“Well, technology is a glittering lure. But there’s the rare occasion when the public can be engaged on a level beyond flash, if they have a sentimental bond with the product.”
Don Draper said that. In an episode of Mad Men, a show that is — almost definitively — about nostalgia.
But your memories are not real. In some ways they don’t even exist.
The broad scientific consensus is that memories are a construction. A reconstruction to be more precise. Nothing more than a series of processes and mechanisms that are collated, interpreted and invented depending on the circumstances in which they are being invented.
In other words, the act of remembering is an act of creation. Your memories, as a tangible, retrievable thing, literally do not exist.
It’s been an interesting week for memories.
Yesterday EA released a brand new, well-received trailer for its upcoming video game Star Wars: Battlefront. In the trailer, a man in his late 20s or early 30s sits in an office setting. ‘Millennial Office Man’: the assumed video game demographic in human form. He is working hard at his job that gives him the disposable income he needs to buy all the video games we assume he is playing.

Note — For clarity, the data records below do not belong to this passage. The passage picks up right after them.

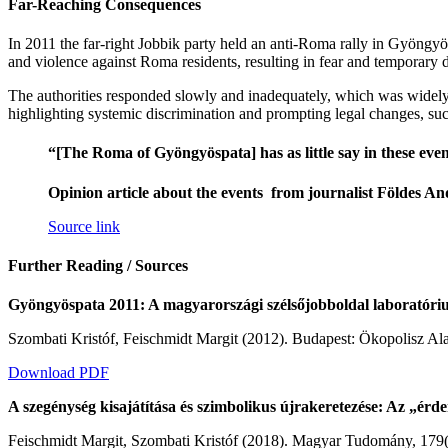
Far-Reaching Consequences
In 2011 the far-right Jobbik party held an anti-Roma rally in Gyöngyö
and violence against Roma residents, resulting in fear and temporary 
The authorities responded slowly and inadequately, which was widely cr
highlighting systemic discrimination and prompting legal changes, suc
“[The Roma of Gyöngyöspata] has as little say in these events
Opinion article about the events from journalist Földes An
Source link
Further Reading / Sources
Gyöngyöspata 2011: A magyarországi szélsőjobboldal laboratóriuma
Szombati Kristóf, Feischmidt Margit (2012). Budapest: Ökopolisz Al
Download PDF
A szegénység kisajátítása és szimbolikus újrakeretezése: Az „érd
Feischmidt Margit, Szombati Kristóf (2018). Magyar Tudomány, 179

Millennial Office Man is working late in the office job we assume he hates. There is no-one else is in the office and the suggestion is clear: he shouldn’t be working at this hour. But he has no choice. There is a project that needs to be complete ASAP. He needs to get those numbers on his boss’s desk by tomorrow morning. Something like that. Millennial Office Man is on deadline. Life is difficult. Adult life is difficult. Some form of escape is required. This is understood.
Millennial Office Man picks up a Star Wars figurine. An R2-D2. It sits on his desk. In a moment of contemplation he rotates this emblem of a childhood frozen in time. Meditating, we assume, on the adult he has become: a Millennial Office Man who works late into the night and no longer has time for his childhood joys.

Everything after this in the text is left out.